By Jeff Fortney
The sales profession is one of the few where rewards are directly tied to an individual's efforts. Good salespeople quickly find that by executing solid sales plans they can increase their earnings. Employees who are paid salaries don't have that potential upside.
The earning potential drives many people to go into sales. It is also one of the key reasons people sell payment services. Like insurance sales, payments is one of the few industries that can reward successful salespeople with ongoing, long-term income without their having to sell ancillary products.
These rewards are also why many continue in a profession that can best be described as difficult or frustrating and as one that generates more negative responses than most other professions. If it were easy, great salespeople would not be in such high demand.
With the challenges inherent in our industry, why do salespeople add to it by being negative? And what can we do to reduce this negativity?
Salespeople of all kinds fall into common traps that add to their stress and frustration and negatively impact their sales. These are all under the salesperson's control. By addressing these pitfalls, salespeople will increase sales.
We have all been confronted with the merchant request, "Can you leave me something so I can read it over and think about it?" In many cases you comply by leaving literature and schedule a return call.
When you return, you find merchants are either busy or out. You go back again, and this time they are in but haven't looked at what you left, or are still busy. You repeat these same calls. Even though you are talking with no one, you are chasing someone who wants your services - or so you hope.
As poets will attest, you can chase the end of a rainbow but will never find it. The same can be said for chasing "maybes." They both give false hope in finding gold at the end.

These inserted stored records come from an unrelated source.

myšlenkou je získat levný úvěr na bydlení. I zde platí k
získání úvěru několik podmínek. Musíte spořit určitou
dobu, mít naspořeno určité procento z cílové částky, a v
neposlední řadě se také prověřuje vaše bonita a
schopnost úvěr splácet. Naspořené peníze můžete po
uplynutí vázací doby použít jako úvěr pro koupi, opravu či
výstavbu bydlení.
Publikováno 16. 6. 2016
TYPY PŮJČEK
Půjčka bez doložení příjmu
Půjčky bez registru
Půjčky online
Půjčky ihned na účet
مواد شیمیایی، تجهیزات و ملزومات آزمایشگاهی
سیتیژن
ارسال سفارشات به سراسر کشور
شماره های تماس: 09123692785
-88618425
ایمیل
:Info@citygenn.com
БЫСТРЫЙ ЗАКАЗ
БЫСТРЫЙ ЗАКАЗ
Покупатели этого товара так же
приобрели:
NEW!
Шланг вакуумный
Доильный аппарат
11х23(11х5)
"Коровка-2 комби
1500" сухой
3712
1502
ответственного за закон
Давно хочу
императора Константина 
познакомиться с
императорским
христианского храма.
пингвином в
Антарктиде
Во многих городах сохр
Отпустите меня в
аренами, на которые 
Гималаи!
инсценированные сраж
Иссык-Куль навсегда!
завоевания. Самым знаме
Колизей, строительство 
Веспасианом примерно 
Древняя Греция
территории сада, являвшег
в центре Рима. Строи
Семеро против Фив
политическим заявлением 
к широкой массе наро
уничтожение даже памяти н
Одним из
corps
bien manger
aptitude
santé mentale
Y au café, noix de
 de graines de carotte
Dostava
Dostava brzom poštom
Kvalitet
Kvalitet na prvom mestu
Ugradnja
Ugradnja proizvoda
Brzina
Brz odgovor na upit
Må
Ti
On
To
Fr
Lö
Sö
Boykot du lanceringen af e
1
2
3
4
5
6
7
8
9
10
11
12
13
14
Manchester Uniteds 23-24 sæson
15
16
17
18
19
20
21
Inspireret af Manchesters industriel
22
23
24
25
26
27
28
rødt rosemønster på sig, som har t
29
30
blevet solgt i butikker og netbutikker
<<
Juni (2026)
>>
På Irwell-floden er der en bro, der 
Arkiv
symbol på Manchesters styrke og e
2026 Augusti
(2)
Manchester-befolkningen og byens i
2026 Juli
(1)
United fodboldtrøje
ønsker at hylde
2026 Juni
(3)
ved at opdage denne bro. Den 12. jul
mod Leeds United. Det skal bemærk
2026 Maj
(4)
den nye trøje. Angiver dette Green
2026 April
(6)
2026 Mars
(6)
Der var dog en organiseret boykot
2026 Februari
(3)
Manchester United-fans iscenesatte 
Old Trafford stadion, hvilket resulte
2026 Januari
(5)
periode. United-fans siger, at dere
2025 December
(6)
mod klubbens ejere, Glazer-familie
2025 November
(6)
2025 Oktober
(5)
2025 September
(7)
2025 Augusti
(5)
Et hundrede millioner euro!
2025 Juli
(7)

Simply put, these situations often destroy a sales effort. And worse, they provide false hope to the salesperson of closing the deal. The majority of these merchants are not likely to sign with you no matter how many calls you make. In fact, the lost time spent chasing them could have been spent chasing merchants who were true prospects.
To avoid the trap, you must be able to recognize these situations immediately. When you are asked to leave something behind or merchants say they will think it over, don't answer immediately. Follow with a question confirming their interest and solidify a time when you will talk again.
If they don't seem to want to be firm about either, tell them it is okay to say no, explaining how you view their time as equally valuable as your own. Emphasize that you don't want to be that pest who makes them want to hide when they see you come to the door.
You can smile as you explain. But if they refuse to give you a fixed time for further discussion, don't leave anything behind. It is better to make another cold call.
"Always be closing" is a mantra all reps hear. But all too often we are closing before there is a reason to close. As a result, we lose the deal.
Merchants tell you about situations that happened to them; you immediately answer with what you would have done differently and then think you have reason to close. You zero in on this issue - how you would have handled it - and think you've made the sale.
Yet when it comes time to sign the contract, the merchant hesitates, becomes a maybe, or worse, says no immediately. You leave asking yourself: What just happened? Doesn't he know I could have solved his problem?
We tend to jump at the first opportunity to close, even when it isn't a true opportunity. Remember, your perception may be different from the merchant's. Without a full understanding, your move to get the merchant to sign puts up a roadblock that ultimately prevents you from closing the deal.
If you had paused and responded with a question when the merchant first mentioned the situation, you could have discovered the real reasons behind the problem. Those reasons may be different than what you first thought. So what's the question you should ask? It's simple: Please tell me more about that.
You research a merchant and determine who he or she processes with today. You also know the merchant sells a certain type of product and is probably a member of an industry association.
All this information should give you a solid foundation on which to begin your sales efforts.
But instead, you think about the last merchant you talked to with similar information. You remember he didn't sign because you couldn't overcome his relationship ties. So instead of going into a call with confidence, you assume this new merchant has no reason to sign with you and choose not to make the call.
You justify this decision by saying you don't want to waste your time. Even if you make the call, this attitude permeates your discussion and the answer is what you expect it to be: no.
In so doing, you will never know if you talked yourself out of a sale. In fact, until the merchant tells you no, you have no idea what the merchant would have said. You have become a roadblock to your own sales plan.
No two merchants are exactly alike. Consider using that as your mantra. Treat all merchants as individuals and use the information you have to your benefit in how you structure your sales efforts. You need to get out of your own way.
Be aware of these traps and avoid them at all costs. Don't be your biggest hurdle to a sale.